Nunca pensé que podría volver a ver las hojas de los árboles
caer. Los tonos marrones cubrían las calles. Había llegado el otoño, precedido
de un verano cálido y que dejaría paso, en poco tiempo, el duro invierno que
acechaba.
Contemplaba desde la puerta del caserón aquel espectáculo de
vida frenética de aquellos animales que ya empezaban a preparar sus hogares con
todo aquellos que necesitasen para superar el invierno.
Tobi correteaba entre los montones de hojas secas que el jardinero
había amontonado con mucha dedicación.

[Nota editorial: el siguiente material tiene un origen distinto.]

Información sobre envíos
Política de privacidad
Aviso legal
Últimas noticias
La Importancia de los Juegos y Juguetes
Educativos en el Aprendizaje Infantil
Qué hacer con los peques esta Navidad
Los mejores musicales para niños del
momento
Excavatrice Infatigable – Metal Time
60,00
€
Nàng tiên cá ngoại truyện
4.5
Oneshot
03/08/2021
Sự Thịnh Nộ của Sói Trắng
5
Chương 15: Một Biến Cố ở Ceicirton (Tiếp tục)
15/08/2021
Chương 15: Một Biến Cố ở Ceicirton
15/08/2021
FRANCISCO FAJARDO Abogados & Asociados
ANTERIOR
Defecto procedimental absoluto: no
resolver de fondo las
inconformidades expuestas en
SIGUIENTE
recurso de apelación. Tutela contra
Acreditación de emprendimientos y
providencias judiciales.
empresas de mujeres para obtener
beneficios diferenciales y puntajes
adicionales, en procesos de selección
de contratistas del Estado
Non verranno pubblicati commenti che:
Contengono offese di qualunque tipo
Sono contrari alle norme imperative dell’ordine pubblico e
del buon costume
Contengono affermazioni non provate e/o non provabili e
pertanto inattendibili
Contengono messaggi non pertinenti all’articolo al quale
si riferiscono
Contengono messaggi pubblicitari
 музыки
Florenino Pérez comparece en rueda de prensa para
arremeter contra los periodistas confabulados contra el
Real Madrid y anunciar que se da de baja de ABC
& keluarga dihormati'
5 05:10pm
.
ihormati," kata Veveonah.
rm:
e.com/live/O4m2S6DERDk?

Había momentos en los que desaparecía
entre estos y se dedicaba a asustar a los pobres pajaritos que se hallaban allí.
Noté una mano cálida rozar mi hombro con la suavidad de la
seda. El fino tirante de mi vestido resbaló hacia abajo.
Podía notar su respiración pausada detrás de mí. Retiró mi
pelo de la cara con la ternura que solo pueden demostrar las madres a sus
pequeños y aquellos que están enamorados.
Posó sus labios cálidos sobre mi mejilla.
Un escalofrío recorrió todo mi cuerpo cuando con un beso se
retiró unos pasos hacia atrás.
El aire volvió a desordenar mi cabello cuando me giré para
verle. Allí estaba, inmóvil, detrás de mí, contemplando cada centímetro de mi
cuerpo escondido debajo de aquellos trapos.
No pude evitar regalarle una enorme sonrisa a la que
respondió rápidamente. Tenerlo delante de mí era el mejor regalo que me podía
dar aquel otoño.
Me tendió su mano y me acerqué a él extendiendo la mía,
pálida y vergonzosa. Cogiéndola me atrajo hacia él con un suave arrebato de
pasión para pasar sus labios sobre los míos y nos fundimos en un beso que
detuvo el tiempo, aunque solo fuese para nosotros, mientras alrededor todo
continuaba su frenética actividad otoñal.